■ Recorded data ■
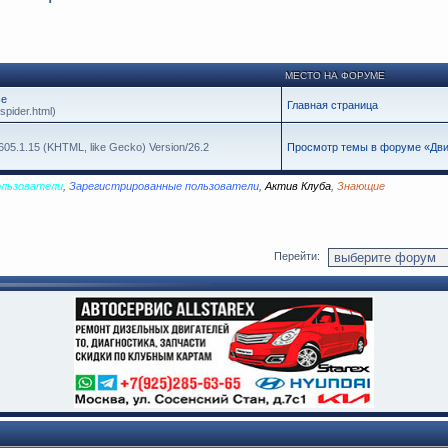
МЕСТО НА ФОРУМЕ
се
Главная страница
spider.html)
605.1.15 (KHTML, like Gecko) Version/26.2
Просмотр темы в форуме «Дви
ользователи
,
Зарегистрированные пользователи
,
Актив Клуба
,
Знающие
Перейти:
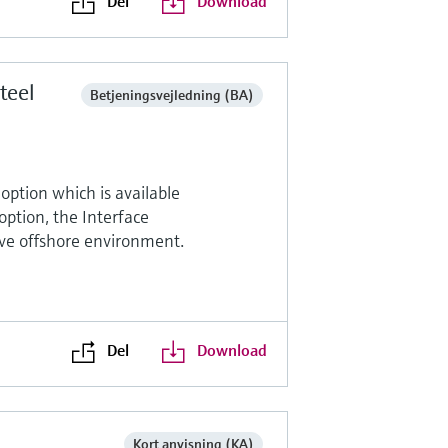
Del
Download
teel
Betjeningsvejledning (BA)
 option which is available
 option, the Interface
sive offshore environment.
Del
Download
Kort anvisning (KA)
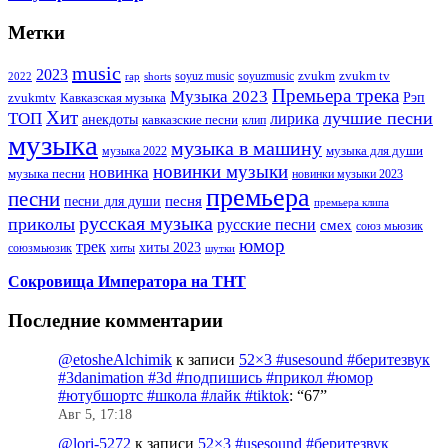
Метки
music
2023
zvukm
zvukm tv
soyuz music
soyuzmusic
2022
rap
shorts
Премьера трека
Музыка 2023
Рэп
zvukmtv
Кавказская музыка
Хит
лучшие песни
ТОП
лирика
анекдоты
кавказские песни
клип
музыка
музыка в машину
музыка для души
музыка 2022
новинки музыки
новинка
музыка песни
новинки музыки 2023
премьера
песни
песни для души
песня
премьера клипа
русская музыка
приколы
русские песни
смех
союз мьюзик
юмор
трек
хиты 2023
хиты
союзмьюзик
шутки
Сокровища Императора на ТНТ
Последние комментарии
@etosheAlchimik
к записи
52×3 #usesound #беритезвук
#3danimation #3d #подпишись #прикол #юмор
#ютубшортс #школа #лайк #tiktok
: “
67
”
Авг 5, 17:18
@lori-5272
к записи
52×3 #usesound #беритезвук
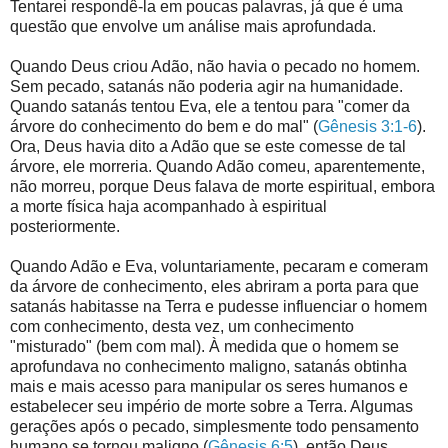
Tentarei respondê-la em poucas palavras, já que é uma
questão que envolve um análise mais aprofundada.
Quando Deus criou Adão, não havia o pecado no homem.
Sem pecado, satanás não poderia agir na humanidade.
Quando satanás tentou Eva, ele a tentou para "comer da
árvore do conhecimento do bem e do mal" (
Gênesis 3:1-6
).
Ora, Deus havia dito a Adão que se este comesse de tal
árvore, ele morreria. Quando Adão comeu, aparentemente,
não morreu, porque Deus falava de morte espiritual, embora
a morte física haja acompanhado à espiritual
posteriormente.
Quando Adão e Eva, voluntariamente, pecaram e comeram
da árvore de conhecimento, eles abriram a porta para que
satanás habitasse na Terra e pudesse influenciar o homem
com conhecimento, desta vez, um conhecimento
"misturado" (bem com mal). À medida que o homem se
aprofundava no conhecimento maligno, satanás obtinha
mais e mais acesso para manipular os seres humanos e
estabelecer seu império de morte sobre a Terra. Algumas
gerações após o pecado, simplesmente todo pensamento
humano se tornou maligno (
Gênesis 6:5
), então Deus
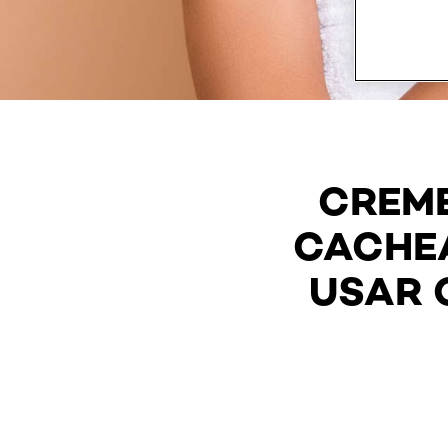
CREME
CACHEA
USAR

■ Requirement ■
Beginning with the line holding "Главная страница" in the material above, restate word for word each line through the line holding "posteriormente.", and exclude pictures.

■ Exercise output ■
Главная страница
spider.html)
605.1.15 (KHTML, like Gecko) Version/26.2
Просмотр темы в форуме «Дви
ользователи
,
Зарегистрированные пользователи
,
Актив Клуба
,
Знающие
Перейти:
Del
Download
teel
Betjeningsvejledning (BA)
 option which is available
 option, the Interface
sive offshore environment.
Del
Download
Kort anvisning (KA)
Метки
music
2023
zvukm
zvukm tv
soyuz music
soyuzmusic
2022
rap
shorts
Премьера трека
Музыка 2023
Рэп
zvukmtv
Кавказская музыка
Хит
лучшие песни
ТОП
лирика
анекдоты
кавказские песни
клип
музыка
музыка в машину
музыка для души
музыка 2022
новинки музыки
новинка
музыка песни
новинки музыки 2023
премьера
песни
песни для души
песня
премьера клипа
русская музыка
приколы
русские песни
смех
союз мьюзик
юмор
трек
хиты 2023
хиты
союзмьюзик
шутки
Сокровища Императора на ТНТ
Последние комментарии
@etosheAlchimik
к записи
52×3 #usesound #беритезвук
#3danimation #3d #подпишись #прикол #юмор
#ютубшортс #школа #лайк #tiktok
: “
67
”
Авг 5, 17:18
@lori-5272
к записи
52×3 #usesound #беритезвук
Tentarei respondê-la em poucas palavras, já que é uma
questão que envolve um análise mais aprofundada.
Quando Deus criou Adão, não havia o pecado no homem.
Sem pecado, satanás não poderia agir na humanidade.
Quando satanás tentou Eva, ele a tentou para "comer da
árvore do conhecimento do bem e do mal" (
Gênesis 3:1-6
).
Ora, Deus havia dito a Adão que se este comesse de tal
árvore, ele morreria. Quando Adão comeu, aparentemente,
não morreu, porque Deus falava de morte espiritual, embora
a morte física haja acompanhado à espiritual
posteriormente.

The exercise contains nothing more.